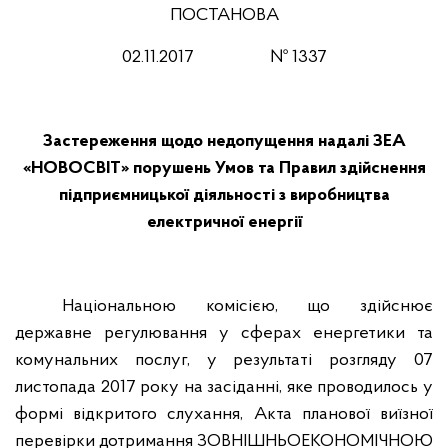
ПОСТАНОВА
02.11.2017
№ 1337
Застереження щодо недопущення надалі ЗЕА
«НОВОСВІТ» порушень Умов та Правил здійснення
підприємницької діяльності з виробництва
електричної енергії
Національною комісією, що здійснює
державне регулювання у сферах енергетики та
комунальних послуг, у результаті розгляду 07
листопада 2017 року на засіданні, яке проводилось у
формі відкритого слухання, Акта планової виїзної
перевірки дотримання ЗОВНІШНЬОЕКОНОМІЧНОЮ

════════════════

**GOAL OF THE EXERCISE:**
Reproduce each entry precisely, dropping only the pictures.

**EXERCISE RESULT:**
ПОСТАНОВА
02.11.2017
№ 1337
Застереження щодо недопущення надалі ЗЕА
«НОВОСВІТ» порушень Умов та Правил здійснення
підприємницької діяльності з виробництва
електричної енергії
Національною комісією, що здійснює
державне регулювання у сферах енергетики та
комунальних послуг, у результаті розгляду 07
листопада 2017 року на засіданні, яке проводилось у
формі відкритого слухання, Акта планової виїзної
перевірки дотримання ЗОВНІШНЬОЕКОНОМІЧНОЮ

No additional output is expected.